── Data records ──

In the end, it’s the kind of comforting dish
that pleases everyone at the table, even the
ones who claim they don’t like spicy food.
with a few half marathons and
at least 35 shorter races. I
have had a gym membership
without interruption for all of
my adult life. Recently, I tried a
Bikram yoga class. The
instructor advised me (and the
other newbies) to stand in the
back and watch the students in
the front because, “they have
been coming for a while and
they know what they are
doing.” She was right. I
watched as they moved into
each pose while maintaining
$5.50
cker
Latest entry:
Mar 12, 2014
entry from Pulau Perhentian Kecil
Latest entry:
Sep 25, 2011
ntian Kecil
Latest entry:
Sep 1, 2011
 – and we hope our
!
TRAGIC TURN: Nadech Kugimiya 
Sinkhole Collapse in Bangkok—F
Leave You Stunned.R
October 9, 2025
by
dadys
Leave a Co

───
── Data records ──

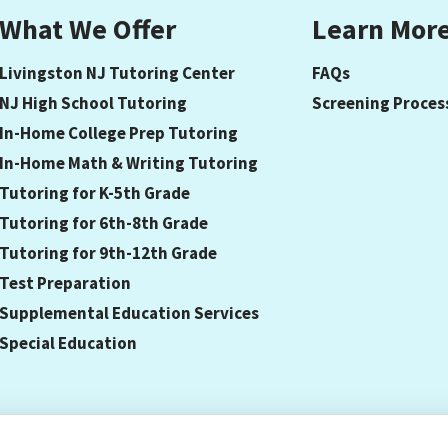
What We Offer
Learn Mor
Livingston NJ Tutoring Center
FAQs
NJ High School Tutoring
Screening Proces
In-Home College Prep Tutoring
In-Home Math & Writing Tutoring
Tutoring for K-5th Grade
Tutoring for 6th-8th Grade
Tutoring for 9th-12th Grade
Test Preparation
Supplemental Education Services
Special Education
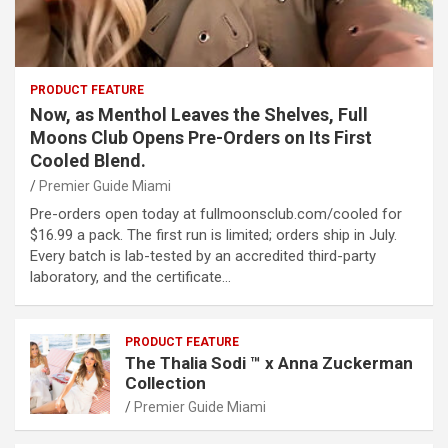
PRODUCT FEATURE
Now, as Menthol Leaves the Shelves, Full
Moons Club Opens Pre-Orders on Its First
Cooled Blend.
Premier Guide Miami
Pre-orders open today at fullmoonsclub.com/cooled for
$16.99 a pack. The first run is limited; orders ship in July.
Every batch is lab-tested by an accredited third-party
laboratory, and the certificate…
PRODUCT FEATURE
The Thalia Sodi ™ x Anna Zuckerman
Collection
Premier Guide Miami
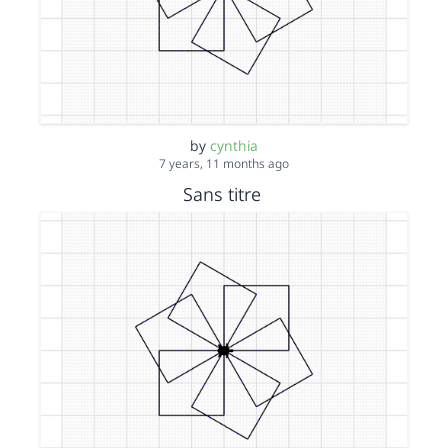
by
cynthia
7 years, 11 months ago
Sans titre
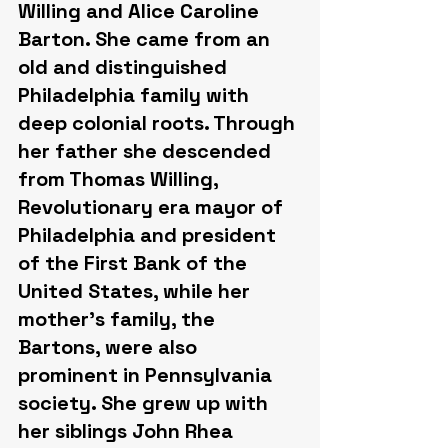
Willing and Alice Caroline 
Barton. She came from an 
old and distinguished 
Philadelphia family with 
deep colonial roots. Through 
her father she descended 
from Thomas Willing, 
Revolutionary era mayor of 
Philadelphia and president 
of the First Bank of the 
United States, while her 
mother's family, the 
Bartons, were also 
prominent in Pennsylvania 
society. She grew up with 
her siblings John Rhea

───
── Data records ──

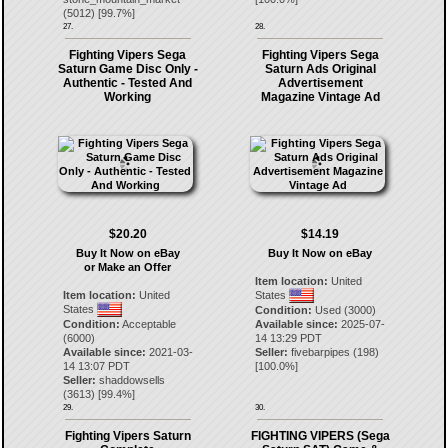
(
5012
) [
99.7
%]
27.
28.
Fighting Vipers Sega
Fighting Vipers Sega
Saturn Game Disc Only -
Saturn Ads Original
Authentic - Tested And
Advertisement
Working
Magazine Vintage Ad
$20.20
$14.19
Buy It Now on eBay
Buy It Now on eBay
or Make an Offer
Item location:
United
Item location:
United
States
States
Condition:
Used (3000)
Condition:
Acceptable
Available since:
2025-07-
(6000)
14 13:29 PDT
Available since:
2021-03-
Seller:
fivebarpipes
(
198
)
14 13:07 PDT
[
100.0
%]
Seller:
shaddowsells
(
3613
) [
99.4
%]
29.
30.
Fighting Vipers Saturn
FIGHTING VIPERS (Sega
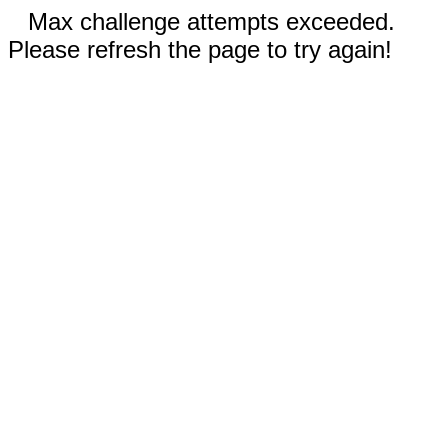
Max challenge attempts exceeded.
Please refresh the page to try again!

───

Among the entries above, find the line with "In-Home College Prep Tutoring" and repeat exactly from there through the line with "her siblings John Rhea", leaving out the pictures.

In-Home College Prep Tutoring
In-Home Math & Writing Tutoring
Tutoring for K-5th Grade
Tutoring for 6th-8th Grade
Tutoring for 9th-12th Grade
Test Preparation
Supplemental Education Services
Special Education
PRODUCT FEATURE
Now, as Menthol Leaves the Shelves, Full
Moons Club Opens Pre-Orders on Its First
Cooled Blend.
Premier Guide Miami
Pre-orders open today at fullmoonsclub.com/cooled for
$16.99 a pack. The first run is limited; orders ship in July.
Every batch is lab-tested by an accredited third-party
laboratory, and the certificate…
PRODUCT FEATURE
The Thalia Sodi ™ x Anna Zuckerman
Collection
Premier Guide Miami
by
cynthia
7 years, 11 months ago
Sans titre
Willing and Alice Caroline 
Barton. She came from an 
old and distinguished 
Philadelphia family with 
deep colonial roots. Through 
her father she descended 
from Thomas Willing, 
Revolutionary era mayor of 
Philadelphia and president 
of the First Bank of the 
United States, while her 
mother's family, the 
Bartons, were also 
prominent in Pennsylvania 
society. She grew up with 
her siblings John Rhea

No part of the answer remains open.